Whereas half of Americans viewed the government as a protector of individual liberty in December 2012, an April 2014 Rasmussen poll found only one-in-five do now, while nearly three-in-five believe government threatens liberty.

Much blame goes to a politicized and unaccountable IRS — the omnipresent and invasive agency charged with tax collection and Obamacare enforcement. This week, the IRS is reeling from reports it gave bonuses to 1,100 employees who didn’t pay their taxes, meaning taxpayers are rewarding tax collectors who are tax-cheats.

This revelation comes amid the ongoing congressional investigation of the IRS, which apologized last year for unfairly applying tax-exemption laws and abusing its power.

Documents recently obtained under the Freedom of Information Act prompted Watergate sleuth Bob Woodward to opine that “there’s obviously something there” at the IRS, adding, it’s “very unusual… for the president to…. say there is not a smidgeon of evidence [of corruption] here.”

Despite stonewalled congressional investigations, we know the ex-chief of the IRS tax-exempt unit, Lois Lerner, was the lynchpin in a multi-agency effort to use the machinery of government to silence advocates of limited government.

After twice refusing to answer congressional questions, Lerner will likely be found in contempt of Congress. Nevertheless, her emails reveal that the day before apologizing for the IRS’s “inexcusable” targeting of conservative groups, she was coordinating with Justice Department officials to criminally prosecute the same improperly targeted organizations.

We also know elected Democrats encouraged the discrimination, including Rep.
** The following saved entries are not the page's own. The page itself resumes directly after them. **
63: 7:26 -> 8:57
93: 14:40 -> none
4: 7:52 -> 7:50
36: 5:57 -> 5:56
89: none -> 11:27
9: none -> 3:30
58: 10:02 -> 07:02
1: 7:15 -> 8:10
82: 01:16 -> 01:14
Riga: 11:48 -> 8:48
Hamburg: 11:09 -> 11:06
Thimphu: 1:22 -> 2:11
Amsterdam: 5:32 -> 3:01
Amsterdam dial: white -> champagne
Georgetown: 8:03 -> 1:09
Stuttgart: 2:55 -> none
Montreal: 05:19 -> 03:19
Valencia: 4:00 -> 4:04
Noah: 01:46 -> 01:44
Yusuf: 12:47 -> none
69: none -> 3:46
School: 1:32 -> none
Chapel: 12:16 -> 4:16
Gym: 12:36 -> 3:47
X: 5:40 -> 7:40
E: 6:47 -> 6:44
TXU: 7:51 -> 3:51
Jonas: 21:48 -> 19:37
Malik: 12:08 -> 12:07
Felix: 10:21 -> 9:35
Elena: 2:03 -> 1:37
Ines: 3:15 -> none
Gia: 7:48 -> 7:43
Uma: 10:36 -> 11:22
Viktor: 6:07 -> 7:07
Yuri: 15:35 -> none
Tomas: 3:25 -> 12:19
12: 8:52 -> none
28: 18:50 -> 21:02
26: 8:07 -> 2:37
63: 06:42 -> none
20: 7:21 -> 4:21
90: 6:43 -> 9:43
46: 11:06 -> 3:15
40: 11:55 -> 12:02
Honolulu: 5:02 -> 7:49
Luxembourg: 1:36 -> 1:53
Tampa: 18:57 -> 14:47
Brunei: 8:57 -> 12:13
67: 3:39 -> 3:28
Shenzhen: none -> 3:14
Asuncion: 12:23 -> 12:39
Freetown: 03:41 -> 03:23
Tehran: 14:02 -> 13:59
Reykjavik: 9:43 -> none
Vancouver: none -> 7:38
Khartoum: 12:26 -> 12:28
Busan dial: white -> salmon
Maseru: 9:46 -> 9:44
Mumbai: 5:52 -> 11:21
Elijah Cummings, the House Oversight and Government Reform committee’s ranking member. 

Calling the congressional investigation a witch-hunt, Cummings wants the case closed, an outcome virtually assured by the appointment of long-time Democrat-donor Barbara Bosserman to a key role in the Justice Department’s IRS inquiry.

Among the scores of organizations trapped in the government’s dragnet was “True the Vote,” an anti-vote fraud watchdog group founded by Catherine Engelbrecht that trains poll workers, registers voters, and supports a voter-ID requirement.  In 2010, it applied to the IRS for the same non-profit status that similar social welfare organizations readily obtained.

Since then, Engelbrecht, her business, nonprofit organizations and family have endured an administrative Star Chamber, suffering time-consuming, expensive, high-pressure scrutiny by a syndicate of government agencies — including the FBI and the IRS — and by Cummings.

In her congressional testimony, Engelbrecht evoked Patrick Henry’s “liberty or death” oration, declaring, “I will not ask for permission to exercise my Constitutional rights.”  Refusing to rest until justice is served, she’s filed an ethics complaint against Cummings and a lawsuit against the IRS.

As Col. Jessup learned upon his arrest, justice requires accountability, which depends on an active and independent media, an informed citizenry and a shared belief that the truth and the rule of law matter.

All were present during Watergate, though not today.  Instead we depend on embattled citizens like Engelbrecht to fight for the truth in a system that decrees the law must apply equally to everyone, even government officials.

That’s why President Lincoln believed, “If given the truth, (Americans) can be depended upon to meet any national crisis. The great point is to bring them the real facts.”

Think Again – Though we can’t vote out bureaucrats, shouldn’t we insist politicians stop granting ever more power to those, like Col. Jessup, who believe they’re above the law?